Hi @talolard ! Thanks for interesting in DenseNets! You may note that inside attached picture we have DenseBlock parts that consist of [1x1 conv and 3x3 conv]. As I understood from paper bottleneck layers should be added prior every 3x3 conv, if required. I've followed this part of paper:

screen shot 2017-04-11 at 11 08 06 am

and some of already provided source code, like this. So we have bottleneck layers really prior to concatenation(concatenation exist only at DenseBlocks, not at the Transition Layers), but also prior 3x3 conv. And another 1x1 conv we have at the Transition Layers prior to the average pooling:

screen shot 2017-04-11 at 11 34 24 am

At the end we have 1x1 conv layers as in the DenseBlocks as in TransitionLayers.

Regarding number of parameters - yes, every 1x1 layer increase number of training params.
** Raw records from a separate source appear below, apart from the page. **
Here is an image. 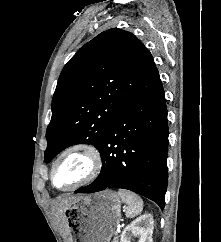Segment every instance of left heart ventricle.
Segmentation results:
<instances>
[{"label": "left heart ventricle", "mask_w": 221, "mask_h": 242, "mask_svg": "<svg viewBox=\"0 0 221 242\" xmlns=\"http://www.w3.org/2000/svg\"><path fill=\"white\" fill-rule=\"evenodd\" d=\"M89 167V159L84 153H69L57 165L54 183L60 188L69 187L82 179L88 173Z\"/></svg>", "instance_id": "1"}]
</instances>
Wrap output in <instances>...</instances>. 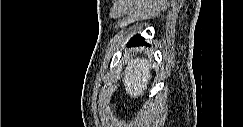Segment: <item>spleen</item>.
<instances>
[{
    "mask_svg": "<svg viewBox=\"0 0 243 127\" xmlns=\"http://www.w3.org/2000/svg\"><path fill=\"white\" fill-rule=\"evenodd\" d=\"M152 64L148 60H131L125 70L123 83L127 94L131 97L142 96L151 79L150 68Z\"/></svg>",
    "mask_w": 243,
    "mask_h": 127,
    "instance_id": "1",
    "label": "spleen"
}]
</instances>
But in case of usage bottleneck layers we divide total number of layers by factor of 2. Say in usual DenseNet we have 40 layers(each 3x3 conv), but in DenseNet-BC we will have only 40/2 = 20 layers(each 1x1 + 3x3 conv). With this approach total numbers of training params will decrease.

talolard commented 7 years ago

Thanks for getting back to me on that. While your interpertation seems to be right, I ran a quick experiment. I used densenet as an encoder/decoder for sentances, replacing pooling with "deconvolutions" in the decoder to auto encode sentences. Running with bottlnecks only between blocks reduces parameters by 30% and greatly increases training speed. Attached, my loss graph for training: Orange - bottleneck after every layer Purple - bottleneck between blocks only. losscomp

ikhlestov commented 7 years ago

Hi @talolard again! Your experiment seems to be quite interesting use case, thank you for reporting. I think this is not bug regarding implementation, so I will close the issue. But I also try approach with bottleneck layers only between blocks for my future research, thanks for pointing my attention to it!